You need to use a waiting sleep call to see the effect of the clock tick rate. Try asking for time after a sleep of 0.00001. I expect you to see reported time about 1ms apart not 0.1ms apart.

If you call a query in a tight loop you only get to see the sampling accuracy.

I believe it should be “scheduler clock,” not just “clock.”

import time
import multiprocessing


def busy():
    while True:
        pass


if __name__ == "__main__":
    clock = time.CLOCK_MONOTONIC
    t1 = time.clock_gettime_ns(clock)

    p = multiprocessing.Process(target=busy)
    p.start()

    while True:
        t2 = time.clock_gettime_ns(clock)
        if t2 != t1:
            break

    delta_ns = t2 - t1
    print(f"Scheduling latency: {delta_ns} ns")

    p.terminate()

Result:
Scheduling latency: 5264307 ns

The current wording in the documentation is confusing. It should specify “scheduling clock” or “kernel timer,” rather than just “clock.”

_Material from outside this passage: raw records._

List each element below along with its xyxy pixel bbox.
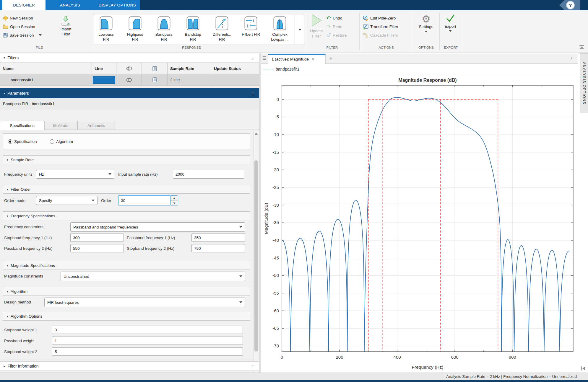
expand-filter-information-icon[interactable]: ▸: [4, 364, 5, 368]
response-highpass-fir[interactable]: HighpassFIR: [121, 16, 149, 42]
analysis-menu-button[interactable]: ⋮: [570, 57, 573, 59]
response-complex-lowpass[interactable]: ComplexLowpas ...: [266, 16, 294, 42]
order-stepper[interactable]: [170, 195, 178, 205]
plot-legend[interactable]: bandpassfir1: [264, 65, 299, 74]
passband-weight-field[interactable]: 1: [52, 337, 243, 345]
col-sample-rate[interactable]: Sample Rate: [168, 63, 211, 74]
radio-specification-icon[interactable]: [8, 139, 12, 144]
order-mode-dropdown[interactable]: Specify: [36, 196, 98, 205]
dropdown-caret: [239, 301, 242, 303]
magnitude-constraints-dropdown[interactable]: Unconstrained: [61, 272, 245, 281]
response-bandpass-fir[interactable]: BandpassFIR: [150, 16, 178, 42]
col-visible[interactable]: [116, 63, 142, 74]
save-session-caret[interactable]: [39, 34, 42, 36]
tab-analysis[interactable]: ANALYSIS: [46, 0, 95, 10]
col-name[interactable]: Name: [0, 63, 92, 74]
frequency-constraints-dropdown[interactable]: Passband and stopband frequencies: [70, 222, 245, 232]
col-update-status[interactable]: Update Status: [211, 63, 259, 74]
response-curve[interactable]: [282, 97, 570, 359]
section-frequency-specifications[interactable]: ▾ Frequency Specifications: [3, 211, 250, 220]
section-algorithm[interactable]: ▾ Algorithm: [3, 287, 250, 296]
section-filter-order[interactable]: ▾ Filter Order: [3, 185, 250, 194]
response-hilbert-fir[interactable]: j-j Hilbert FIR: [237, 16, 265, 37]
collapse-icon: ▾: [7, 264, 8, 267]
stepper-up-button[interactable]: [170, 196, 178, 201]
parameters-panel-header[interactable]: ▾ Parameters ⋮: [0, 88, 259, 98]
radio-specification[interactable]: Specification: [8, 134, 37, 149]
import-filter-button[interactable]: ImportFilter: [59, 16, 73, 37]
passband1-field[interactable]: 350: [191, 234, 245, 242]
response-lowpass-fir[interactable]: LowpassFIR: [92, 16, 120, 42]
panel-grip-icon[interactable]: [263, 56, 266, 60]
passband2-field[interactable]: 550: [70, 244, 124, 252]
design-method-dropdown[interactable]: FIR least-squares: [44, 298, 245, 307]
response-bandstop-fir[interactable]: BandstopFIR: [179, 16, 207, 42]
collapse-ribbon-button[interactable]: [579, 45, 585, 49]
parameters-scrollbar[interactable]: [253, 131, 259, 382]
frequency-units-dropdown[interactable]: Hz: [36, 170, 114, 179]
add-view-button[interactable]: +: [329, 55, 333, 62]
cascade-filters-button[interactable]: Cascade Filters: [363, 32, 398, 38]
filters-panel-header[interactable]: ▾ Filters ⋮: [0, 53, 259, 62]
open-session-button[interactable]: Open Session: [3, 24, 35, 30]
col-info[interactable]: [142, 63, 168, 74]
info-cell[interactable]: [142, 74, 168, 85]
section-magnitude-specifications[interactable]: ▾ Magnitude Specifications: [3, 261, 250, 270]
tab-designer[interactable]: DESIGNER: [2, 0, 46, 10]
collapse-left-icon[interactable]: [580, 366, 586, 371]
col-line[interactable]: Line: [92, 63, 116, 74]
undo-button[interactable]: ↶ Undo: [326, 15, 342, 21]
analysis-options-tab[interactable]: ANALYSIS OPTIONS: [580, 53, 588, 113]
export-button[interactable]: Export: [441, 13, 460, 32]
redo-button[interactable]: ↷ Redo: [326, 24, 342, 30]
filter-row-bandpassfir1[interactable]: bandpassfir1 2 kHz: [0, 74, 259, 86]
collapse-parameters-icon[interactable]: ▾: [4, 92, 5, 95]
differentiator-fir-icon: [215, 16, 228, 30]
tab-arithmetic[interactable]: Arithmetic: [77, 121, 115, 130]
response-differentiator-fir[interactable]: Differenti...FIR: [208, 16, 236, 42]
divider: [413, 13, 413, 50]
tab-multirate[interactable]: Multirate: [44, 121, 77, 130]
stopband-weight1-field[interactable]: 3: [52, 326, 243, 334]
new-session-button[interactable]: New Session: [3, 15, 33, 21]
scroll-up-icon[interactable]: [255, 133, 258, 135]
edit-pole-zero-button[interactable]: Edit Pole-Zero: [363, 15, 396, 21]
section-algorithm-options[interactable]: ▾ Algorithm Options: [3, 312, 250, 321]
section-label-response: RESPONSE: [182, 46, 201, 49]
svg-text:-30: -30: [272, 203, 279, 208]
filter-information-menu[interactable]: ⋮: [251, 365, 254, 367]
ribbon: New Session Open Session Save Session Im…: [0, 10, 588, 53]
magnitude-response-chart[interactable]: 02004006008000-5-10-15-20-25-30-35-40-45…: [261, 74, 578, 373]
svg-text:-40: -40: [272, 238, 279, 243]
stopband-weight2-field[interactable]: 5: [52, 347, 243, 356]
update-filter-button[interactable]: UpdateFilter: [308, 13, 324, 39]
transform-filter-button[interactable]: Transform Filter: [363, 24, 398, 30]
panel-splitter[interactable]: [259, 53, 261, 373]
radio-algorithm-icon[interactable]: [50, 139, 54, 144]
line-color-cell[interactable]: [92, 74, 116, 85]
section-sample-rate[interactable]: ▾ Sample Rate: [3, 155, 250, 164]
close-tab-icon[interactable]: ×: [312, 57, 314, 62]
settings-button[interactable]: ⚙ Settings: [415, 13, 437, 32]
visibility-cell[interactable]: [116, 74, 142, 85]
stepper-down-button[interactable]: [170, 201, 178, 205]
response-gallery-expand[interactable]: [295, 15, 305, 45]
save-session-button[interactable]: Save Session: [3, 32, 42, 38]
settings-gear-icon: ⚙: [422, 13, 431, 25]
magnitude-tab[interactable]: 1 (active): Magnitude ×: [268, 54, 326, 64]
line-color-swatch[interactable]: [93, 76, 115, 84]
stopband2-field[interactable]: 750: [191, 244, 245, 252]
stopband1-field[interactable]: 300: [70, 234, 124, 242]
collapse-filters-icon[interactable]: ▾: [4, 56, 5, 59]
parameters-menu-button[interactable]: ⋮: [251, 92, 254, 94]
tab-display-options[interactable]: DISPLAY OPTIONS: [95, 0, 140, 10]
filter-information-bar[interactable]: ▸ Filter Information ⋮: [0, 361, 259, 371]
filters-menu-button[interactable]: ⋮: [251, 57, 254, 58]
order-field[interactable]: 30: [118, 195, 170, 205]
input-sample-rate-field[interactable]: 2000: [173, 170, 244, 179]
scrollbar-thumb[interactable]: [254, 160, 258, 352]
restore-button[interactable]: ↺ Restore: [326, 32, 347, 38]
help-button[interactable]: ?: [566, 1, 575, 9]
tab-specifications[interactable]: Specifications: [0, 121, 44, 130]
radio-algorithm[interactable]: Algorithm: [50, 134, 73, 149]
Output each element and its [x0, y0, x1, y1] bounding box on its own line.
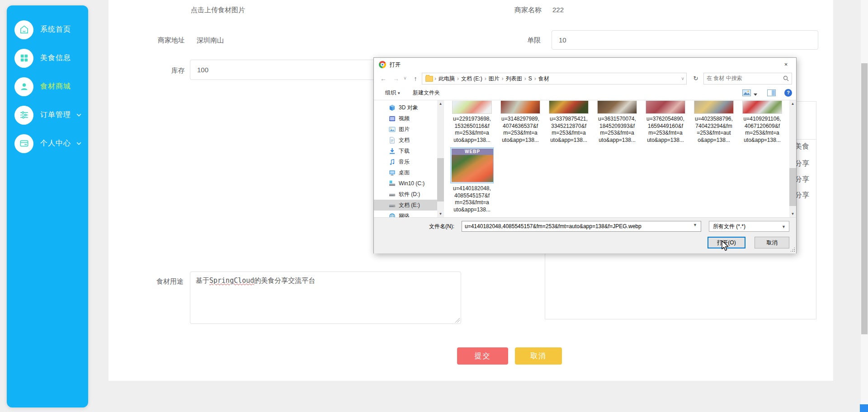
nav-pane-label: 下载: [399, 147, 410, 155]
dialog-title: 打开: [390, 58, 401, 71]
network-icon: [389, 213, 396, 218]
file-item[interactable]: u=3148297989,4074636537&fm=253&fmt=auto&…: [498, 101, 543, 144]
dialog-cancel-button[interactable]: 取消: [755, 237, 789, 248]
nav-pane-item-drive[interactable]: 软件 (D:): [374, 189, 437, 200]
music-icon: [389, 159, 396, 165]
file-name: u=3148297989,4074636537&fm=253&fmt=auto&…: [498, 116, 543, 144]
preview-pane-icon[interactable]: [767, 89, 776, 98]
file-thumbnail: [646, 101, 685, 114]
breadcrumb-item[interactable]: 列表图: [504, 75, 524, 83]
nav-pane-item-cube[interactable]: 3D 对象: [374, 102, 437, 113]
file-thumbnail: [500, 101, 540, 114]
nav-pane-item-download[interactable]: 下载: [374, 145, 437, 156]
forward-icon[interactable]: →: [391, 71, 401, 86]
usage-textarea[interactable]: 基于SpringCloud的美食分享交流平台: [190, 272, 461, 324]
sidebar-item-sliders[interactable]: 订单管理: [7, 101, 88, 129]
file-item[interactable]: u=2291973698,1532650116&fm=253&fmt=auto&…: [449, 101, 495, 144]
merchant-address-value: 深圳南山: [197, 36, 224, 45]
history-dropdown-icon[interactable]: ˅: [402, 71, 408, 86]
file-name: u=3631570074,1845209393&fm=253&fmt=auto&…: [594, 116, 640, 144]
nav-pane-item-drive-win[interactable]: Win10 (C:): [374, 178, 437, 189]
file-thumbnail: [694, 101, 734, 114]
caret-down-icon: ▾: [398, 91, 400, 95]
breadcrumb-item[interactable]: 食材: [537, 75, 551, 83]
scroll-down-icon[interactable]: ▼: [437, 211, 444, 217]
sidebar-item-home[interactable]: 系统首页: [7, 15, 88, 44]
sidebar-item-label: 系统首页: [40, 25, 71, 34]
nav-pane-item-desktop[interactable]: 桌面: [374, 167, 437, 178]
scroll-up-icon[interactable]: ▲: [789, 100, 796, 107]
order-limit-input[interactable]: [552, 30, 818, 50]
page-scrollbar-thumb[interactable]: [861, 63, 868, 334]
dialog-toolbar: 组织▾ 新建文件夹 ?: [374, 86, 796, 100]
selected-file-item[interactable]: WEBP u=4140182048,4085545157&fm=253&fmt=…: [449, 147, 495, 213]
view-caret-icon[interactable]: [754, 91, 757, 98]
file-name: u=4140182048,4085545157&fm=253&fmt=auto&…: [449, 185, 495, 213]
nav-pane-label: 软件 (D:): [399, 191, 420, 198]
cube-icon: [389, 104, 396, 111]
nav-pane-item-music[interactable]: 音乐: [374, 156, 437, 167]
filename-input[interactable]: [462, 221, 701, 232]
address-bar[interactable]: ›此电脑›文档 (E:)›图片›列表图›S›食材 ˅: [422, 73, 687, 84]
sidebar-item-label: 食材商城: [40, 82, 71, 91]
file-name: u=4023588796,740423294&fm=253&fmt=auto&a…: [691, 116, 736, 144]
places-nav-pane: 3D 对象视频图片文档下载音乐桌面Win10 (C:)软件 (D:)文档 (E:…: [374, 102, 437, 217]
dialog-nav-bar: ← → ˅ ↑ ›此电脑›文档 (E:)›图片›列表图›S›食材 ˅ ↻: [374, 71, 796, 86]
sidebar-item-grid[interactable]: 美食信息: [7, 44, 88, 72]
sidebar-item-label: 个人中心: [40, 139, 71, 148]
search-box[interactable]: [703, 73, 792, 84]
filetype-select[interactable]: 所有文件 (*.*) ▼: [709, 221, 789, 232]
merchant-address-label: 商家地址: [158, 36, 185, 45]
usage-text-misspelled: SpringCloud: [209, 276, 254, 285]
upload-hint[interactable]: 点击上传食材图片: [191, 6, 245, 14]
address-dropdown-icon[interactable]: ˅: [681, 76, 684, 81]
close-icon[interactable]: ×: [776, 58, 796, 71]
file-item[interactable]: u=3631570074,1845209393&fm=253&fmt=auto&…: [594, 101, 640, 144]
submit-button[interactable]: 提交: [457, 347, 508, 365]
search-icon: [783, 75, 789, 83]
filename-dropdown-icon[interactable]: ▼: [693, 223, 697, 227]
panel-item-text: 分享: [795, 175, 809, 184]
open-button[interactable]: 打开(O): [708, 237, 745, 248]
scroll-up-icon[interactable]: ▲: [437, 100, 444, 107]
sidebar-item-wallet[interactable]: 个人中心: [7, 129, 88, 158]
nav-pane-item-drive[interactable]: 文档 (E:): [374, 200, 437, 211]
breadcrumb-item[interactable]: 此电脑: [437, 75, 457, 83]
page-scrollbar-corner: [860, 404, 868, 412]
file-item[interactable]: u=3762054890,1659449160&fm=253&fmt=auto&…: [643, 101, 688, 144]
file-item[interactable]: u=4109291106,4067120609&fm=253&fmt=auto&…: [740, 101, 785, 144]
up-icon[interactable]: ↑: [411, 71, 420, 86]
nav-pane-item-doc[interactable]: 文档: [374, 135, 437, 145]
back-icon[interactable]: ←: [378, 71, 388, 86]
help-icon[interactable]: ?: [784, 89, 792, 97]
new-folder-button[interactable]: 新建文件夹: [413, 86, 440, 100]
breadcrumb-item[interactable]: S: [527, 75, 534, 82]
grid-icon: [14, 49, 33, 68]
dialog-content: 3D 对象视频图片文档下载音乐桌面Win10 (C:)软件 (D:)文档 (E:…: [374, 100, 796, 217]
sidebar-item-label: 订单管理: [40, 110, 71, 120]
desktop-icon: [389, 169, 396, 176]
cancel-button[interactable]: 取消: [515, 347, 562, 365]
page: 点击上传食材图片 商家名称 222 商家地址 深圳南山 单限 库存 食材用途 基…: [0, 0, 868, 412]
organize-menu[interactable]: 组织▾: [385, 86, 400, 100]
file-list-scrollbar[interactable]: ▲ ▼: [789, 100, 796, 217]
usage-text-prefix: 基于: [196, 276, 209, 285]
textarea-resize-handle[interactable]: [455, 318, 460, 323]
breadcrumb-item[interactable]: 图片: [487, 75, 501, 83]
file-name: u=4109291106,4067120609&fm=253&fmt=auto&…: [740, 116, 785, 144]
scroll-down-icon[interactable]: ▼: [789, 211, 796, 217]
dialog-title-bar[interactable]: 打开 ×: [374, 58, 796, 71]
nav-pane-item-network[interactable]: 网络: [374, 211, 437, 217]
file-item[interactable]: u=4023588796,740423294&fm=253&fmt=auto&a…: [691, 101, 736, 144]
file-item[interactable]: u=3379875421,3345212870&fm=253&fmt=auto&…: [546, 101, 591, 144]
refresh-icon[interactable]: ↻: [690, 73, 701, 84]
nav-pane-scrollbar[interactable]: ▲ ▼: [437, 100, 444, 217]
nav-pane-item-film[interactable]: 视频: [374, 113, 437, 124]
download-icon: [389, 148, 396, 154]
thumbnail-view-icon[interactable]: [742, 89, 751, 98]
sidebar-item-user[interactable]: 食材商城: [7, 72, 88, 101]
nav-pane-item-picture[interactable]: 图片: [374, 124, 437, 135]
search-input[interactable]: [704, 73, 782, 83]
picture-icon: [389, 126, 396, 133]
breadcrumb-item[interactable]: 文档 (E:): [459, 75, 484, 83]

I used this script to test the scheduler grainularity. I named it tmpdir/t.py

import time
import sys

t1 = time.clock_gettime_ns(time.CLOCK_MONOTONIC)
time.sleep(float(sys.argv[1]))
t2 = time.clock_gettime_ns(time.CLOCK_MONOTONIC)
print('%f' % ((t2-t1)/1000_000_000,))

Then I ran it with on my Fedora 42 system that has kernel 6.15.5-200.fc42.x86_64

$ python3 tmpdir/t.py 0.1
0.100258
$ python3 tmpdir/t.py 0.01
0.010096
$ python3 tmpdir/t.py 0.001
0.001079
$ python3 tmpdir/t.py 0.0001
0.000159
$ python3 tmpdir/t.py 0.00001
0.000079
$ python3 tmpdir/t.py 0.000001
0.000059
$ python3 tmpdir/t.py 0.0000001
0.000059

I thought that the 0.001s was true for Windows systems, but I have the same behavior with your script on my Windows 10 system, where it doesn’t get below 0.00006 s.

Actually I asked on cpython’s issue and according to the contributor, it seems that the documentation is just outdated.

It’s not exactly outdated; it’s still relevant, but it’s unclear what the section is trying to explain. It may require in-depth knowledge of implementation details, especially since it discusses limitations.

Scheduler kernel timers are still observable, as I demonstrated in my previous post using multiprocessing (or threading).

The purpose of the Limitations section is to convey that certain constraints exist due to software or hardware limitations, without going too deep into technical detail.

It seems more like a note to one’s future self, though.

The linux scheduler gets a lot of work done on it that seems to be why the 1ms tick is no longer a limit.

I would not be surprised to find simular improvements in scheduling on macOS and Windows-11.